*ASSIGNMENT*. Output the records below in full, word for word; pictures do not belong in it.

*DATA EXTRACT*.
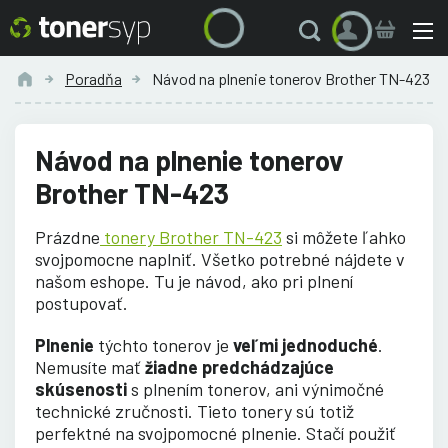
Poradňa
Návod na plnenie tonerov Brother TN-423
Návod na plnenie tonerov
Brother TN-423
Prázdne
tonery Brother TN-423
si môžete ľahko
svojpomocne naplniť. Všetko potrebné nájdete v
našom eshope. Tu je návod, ako pri plnení
postupovať.
Plnenie
týchto tonerov je
veľmi jednoduché
.
Nemusíte mať
žiadne predchádzajúce
skúsenosti
s plnením tonerov, ani výnimočné
technické zručnosti. Tieto tonery sú totiž
perfektné na svojpomocné plnenie. Stačí použiť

*RESPONSE TO THE EXERCISE*.
Poradňa
Návod na plnenie tonerov Brother TN-423
Návod na plnenie tonerov
Brother TN-423
Prázdne
tonery Brother TN-423
si môžete ľahko
svojpomocne naplniť. Všetko potrebné nájdete v
našom eshope. Tu je návod, ako pri plnení
postupovať.
Plnenie
týchto tonerov je
veľmi jednoduché
.
Nemusíte mať
žiadne predchádzajúce
skúsenosti
s plnením tonerov, ani výnimočné
technické zručnosti. Tieto tonery sú totiž
perfektné na svojpomocné plnenie. Stačí použiť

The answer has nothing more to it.